• _Assignment_
Copy every line of the records below where the word "products" occurs.

• _Given data_
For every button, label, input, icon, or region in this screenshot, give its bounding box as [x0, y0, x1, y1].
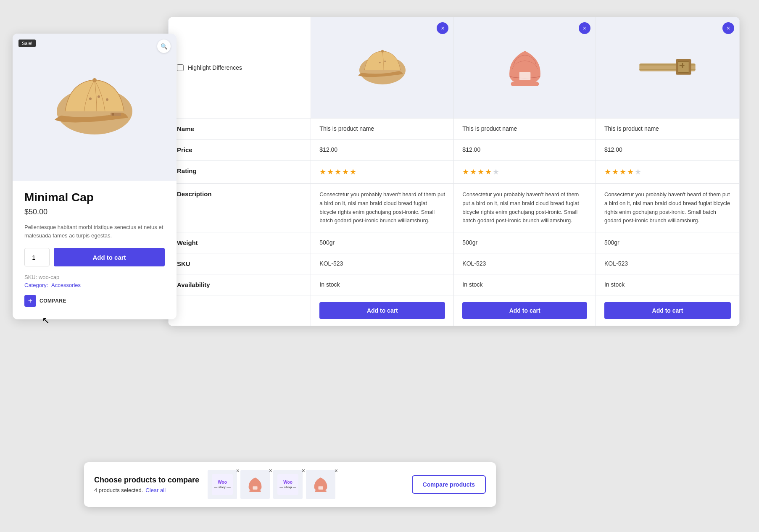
thumb-2-image [245, 474, 266, 495]
product-1-description: Consectetur you probably haven't heard o… [311, 184, 454, 232]
product-category: Category: Accessories [24, 282, 165, 288]
search-icon: 🔍 [161, 43, 168, 50]
compare-label: COMPARE [40, 298, 66, 304]
compare-thumb-1: × Woo — shop — [208, 470, 237, 499]
compare-table-wrapper: Highlight Differences × [168, 17, 740, 326]
compare-bar-text: Choose products to compare 4 products se… [94, 476, 199, 493]
compare-bar: Choose products to compare 4 products se… [84, 462, 496, 507]
svg-point-2 [89, 97, 92, 100]
product-3-weight: 500gr [596, 232, 739, 253]
table-row: Name This is product name This is produc… [169, 119, 740, 140]
remove-thumb-3-button[interactable]: × [302, 467, 305, 474]
product-2-image [454, 17, 596, 118]
product-3-availability: In stock [596, 274, 739, 295]
product-title: Minimal Cap [24, 191, 165, 204]
product-3-add-to-cart-button[interactable]: Add to cart [604, 302, 731, 319]
sale-badge: Sale! [18, 40, 36, 47]
table-row: Availability In stock In stock In stock [169, 274, 740, 295]
table-row: Description Consectetur you probably hav… [169, 184, 740, 232]
product-3-image-cell: × [596, 17, 739, 119]
svg-rect-22 [253, 486, 257, 490]
product-info: Minimal Cap $50.00 Pellentesque habitant… [13, 181, 177, 307]
highlight-differences-checkbox[interactable] [177, 64, 184, 71]
row-label-actions [169, 295, 311, 326]
product-1-sku: KOL-523 [311, 253, 454, 274]
table-header-row: Highlight Differences × [169, 17, 740, 119]
product-1-rating: ★★★★★ [311, 161, 454, 184]
svg-point-20 [681, 65, 683, 66]
svg-rect-21 [249, 490, 261, 492]
add-to-cart-button[interactable]: Add to cart [54, 248, 165, 266]
remove-thumb-1-button[interactable]: × [236, 467, 240, 474]
product-2-rating: ★★★★★ [454, 161, 596, 184]
svg-rect-5 [111, 113, 121, 116]
product-3-price: $12.00 [596, 140, 739, 161]
remove-product-2-button[interactable]: × [579, 22, 590, 34]
compare-thumb-4: × [306, 470, 335, 499]
table-row: Rating ★★★★★ ★★★★★ ★★★★★ [169, 161, 740, 184]
svg-rect-6 [112, 113, 114, 116]
product-2-image-cell: × [454, 17, 596, 119]
compare-thumbnails: × Woo — shop — × × Woo — shop — × [208, 470, 403, 499]
product-1-add-to-cart-button[interactable]: Add to cart [319, 302, 445, 319]
row-label-description: Description [169, 184, 311, 232]
remove-thumb-2-button[interactable]: × [269, 467, 272, 474]
product-image [48, 69, 141, 145]
product-1-image [311, 17, 453, 118]
remove-product-3-button[interactable]: × [722, 22, 734, 34]
svg-rect-23 [315, 490, 327, 492]
svg-rect-12 [519, 72, 530, 80]
thumb-1-image: Woo — shop — [212, 474, 233, 495]
remove-thumb-4-button[interactable]: × [335, 467, 338, 474]
product-2-add-to-cart-button[interactable]: Add to cart [462, 302, 587, 319]
row-label-name: Name [169, 119, 311, 140]
compare-products-button[interactable]: Compare products [412, 475, 486, 494]
svg-point-8 [381, 50, 384, 53]
highlight-cell: Highlight Differences [169, 17, 311, 119]
product-3-sku: KOL-523 [596, 253, 739, 274]
product-2-name: This is product name [454, 119, 596, 140]
highlight-label: Highlight Differences [188, 64, 242, 71]
row-label-availability: Availability [169, 274, 311, 295]
quantity-input[interactable] [24, 248, 50, 266]
product-1-weight: 500gr [311, 232, 454, 253]
image-zoom-button[interactable]: 🔍 [157, 40, 171, 53]
clear-all-link[interactable]: Clear all [145, 487, 166, 493]
compare-table: Highlight Differences × [168, 17, 740, 326]
product-3-rating: ★★★★★ [596, 161, 739, 184]
product-2-weight: 500gr [454, 232, 596, 253]
product-price: $50.00 [24, 208, 165, 216]
product-2-availability: In stock [454, 274, 596, 295]
table-row: SKU KOL-523 KOL-523 KOL-523 [169, 253, 740, 274]
compare-bar-title: Choose products to compare [94, 476, 199, 485]
row-label-weight: Weight [169, 232, 311, 253]
svg-rect-24 [318, 486, 323, 490]
thumb-3-image: Woo — shop — [277, 474, 298, 495]
compare-bar-subtitle-row: 4 products selected. Clear all [94, 487, 199, 493]
product-2-description: Consectetur you probably haven't heard o… [454, 184, 596, 232]
product-card: Sale! 🔍 Minimal Cap [13, 34, 177, 319]
svg-rect-17 [678, 61, 689, 72]
table-row: Add to cart Add to cart Add to cart [169, 295, 740, 326]
svg-point-9 [379, 62, 381, 63]
product-3-description: Consectetur you probably haven't heard o… [596, 184, 739, 232]
row-label-rating: Rating [169, 161, 311, 184]
product-1-action: Add to cart [311, 295, 454, 326]
row-label-price: Price [169, 140, 311, 161]
product-1-image-cell: × [311, 17, 454, 119]
table-row: Price $12.00 $12.00 $12.00 [169, 140, 740, 161]
product-sku: SKU: woo-cap [24, 274, 165, 280]
product-2-price: $12.00 [454, 140, 596, 161]
compare-thumb-3: × Woo — shop — [273, 470, 303, 499]
row-label-sku: SKU [169, 253, 311, 274]
product-3-name: This is product name [596, 119, 739, 140]
thumb-4-image [310, 474, 331, 495]
compare-thumb-2: × [240, 470, 270, 499]
compare-add-button[interactable]: + [24, 295, 36, 307]
product-1-price: $12.00 [311, 140, 454, 161]
table-row: Weight 500gr 500gr 500gr [169, 232, 740, 253]
product-image-area: Sale! 🔍 [13, 34, 177, 181]
products-selected-count: 4 products selected. [94, 487, 143, 493]
add-to-cart-row: Add to cart [24, 248, 165, 266]
product-2-action: Add to cart [454, 295, 596, 326]
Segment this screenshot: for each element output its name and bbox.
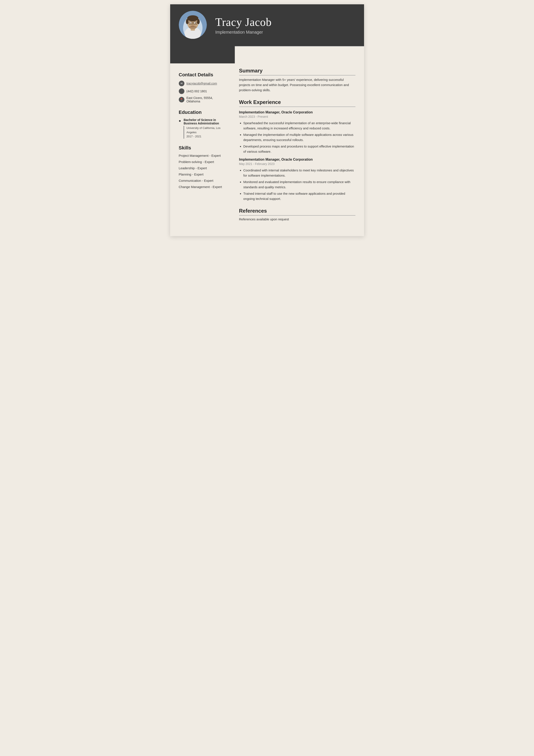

• _Answer below_
compare-bar-text: Choose products to compare 4 products se… [94, 476, 199, 493]
compare-bar: Choose products to compare 4 products se… [84, 462, 496, 507]
compare-products-button[interactable]: Compare products [412, 475, 486, 494]
compare-bar-title: Choose products to compare [94, 476, 199, 485]
compare-bar-subtitle-row: 4 products selected. Clear all [94, 487, 199, 493]
products-selected-count: 4 products selected. [94, 487, 143, 493]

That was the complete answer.